### Your assignment
Every line below containing the word "gerust" should be found and copied.

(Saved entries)
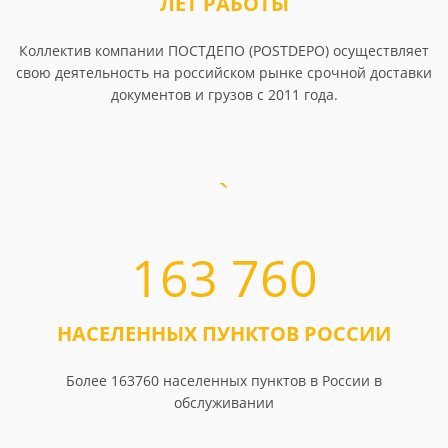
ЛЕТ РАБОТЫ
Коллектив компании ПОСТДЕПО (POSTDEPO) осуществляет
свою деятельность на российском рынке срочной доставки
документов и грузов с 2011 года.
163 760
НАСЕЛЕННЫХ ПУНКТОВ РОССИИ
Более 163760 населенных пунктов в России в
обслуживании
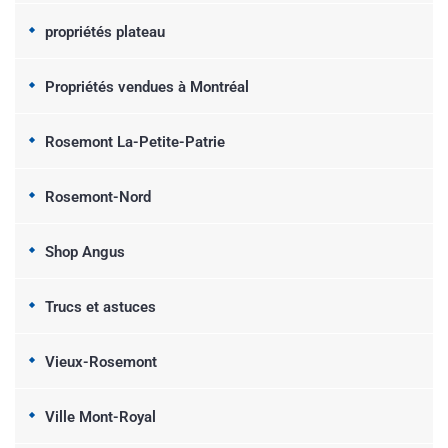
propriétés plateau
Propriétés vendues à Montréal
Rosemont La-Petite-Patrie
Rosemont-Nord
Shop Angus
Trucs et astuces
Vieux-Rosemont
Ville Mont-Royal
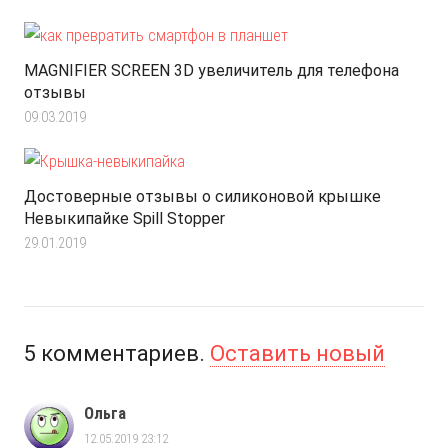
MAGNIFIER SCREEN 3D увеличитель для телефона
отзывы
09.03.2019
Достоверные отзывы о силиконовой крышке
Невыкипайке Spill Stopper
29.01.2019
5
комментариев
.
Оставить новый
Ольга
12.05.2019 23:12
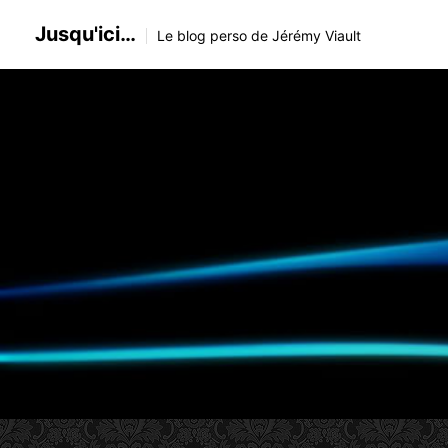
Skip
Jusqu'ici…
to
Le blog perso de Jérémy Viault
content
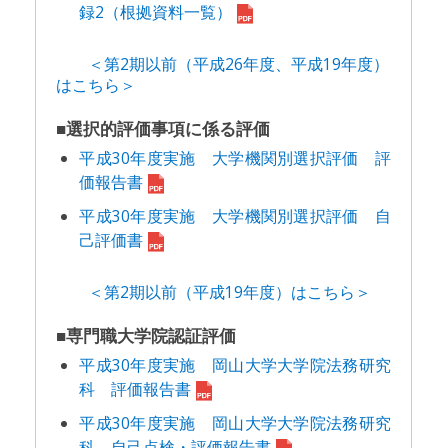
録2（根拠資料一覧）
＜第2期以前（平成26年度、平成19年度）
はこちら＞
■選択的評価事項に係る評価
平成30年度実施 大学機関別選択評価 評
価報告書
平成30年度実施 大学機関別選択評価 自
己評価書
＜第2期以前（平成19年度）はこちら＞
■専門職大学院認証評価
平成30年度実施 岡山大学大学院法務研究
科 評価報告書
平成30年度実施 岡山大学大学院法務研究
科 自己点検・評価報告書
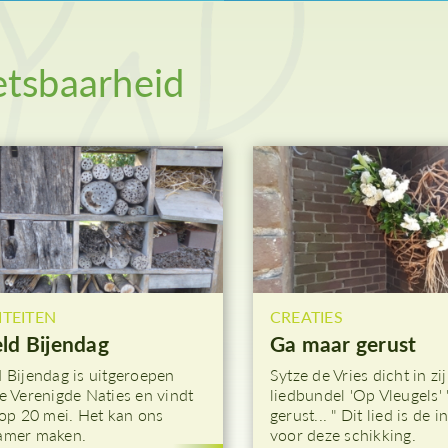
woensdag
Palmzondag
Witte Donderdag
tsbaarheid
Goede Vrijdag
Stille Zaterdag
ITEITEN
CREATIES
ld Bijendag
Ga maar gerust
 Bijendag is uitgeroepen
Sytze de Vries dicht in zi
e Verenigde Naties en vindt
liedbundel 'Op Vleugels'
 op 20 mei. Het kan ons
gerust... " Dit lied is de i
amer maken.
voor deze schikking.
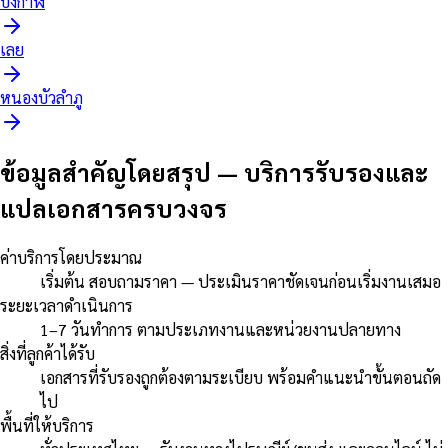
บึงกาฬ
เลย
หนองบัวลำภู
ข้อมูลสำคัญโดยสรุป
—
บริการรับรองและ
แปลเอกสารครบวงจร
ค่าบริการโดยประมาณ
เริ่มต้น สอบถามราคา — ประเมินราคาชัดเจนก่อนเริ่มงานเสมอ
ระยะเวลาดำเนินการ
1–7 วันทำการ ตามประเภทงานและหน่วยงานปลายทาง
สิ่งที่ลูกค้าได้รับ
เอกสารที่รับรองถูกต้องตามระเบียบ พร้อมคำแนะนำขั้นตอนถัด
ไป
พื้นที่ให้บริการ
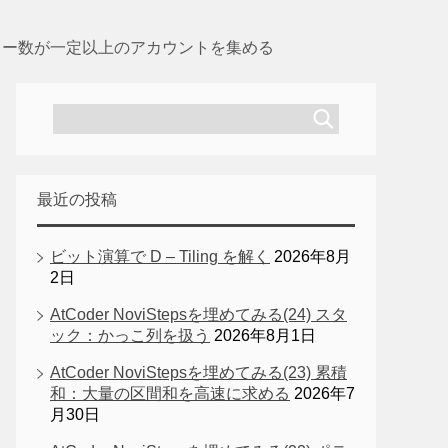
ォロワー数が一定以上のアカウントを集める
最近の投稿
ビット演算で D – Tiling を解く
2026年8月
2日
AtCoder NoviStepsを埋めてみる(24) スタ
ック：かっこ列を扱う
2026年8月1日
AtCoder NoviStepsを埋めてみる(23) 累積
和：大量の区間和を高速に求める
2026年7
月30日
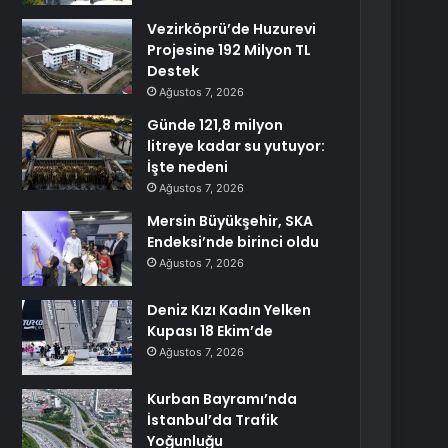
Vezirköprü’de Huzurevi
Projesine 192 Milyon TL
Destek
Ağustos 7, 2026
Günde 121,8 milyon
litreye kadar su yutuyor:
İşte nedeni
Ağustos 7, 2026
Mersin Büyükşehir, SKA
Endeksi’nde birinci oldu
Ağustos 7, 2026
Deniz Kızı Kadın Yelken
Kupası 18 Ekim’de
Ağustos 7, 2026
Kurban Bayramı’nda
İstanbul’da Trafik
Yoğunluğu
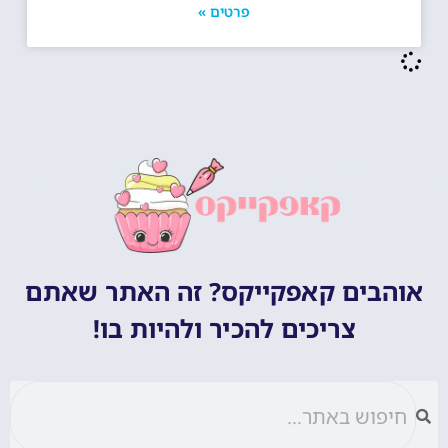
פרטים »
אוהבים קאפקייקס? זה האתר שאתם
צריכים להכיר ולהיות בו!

### Exercise output
Ga maar gerust
gerust... " Dit lied is de i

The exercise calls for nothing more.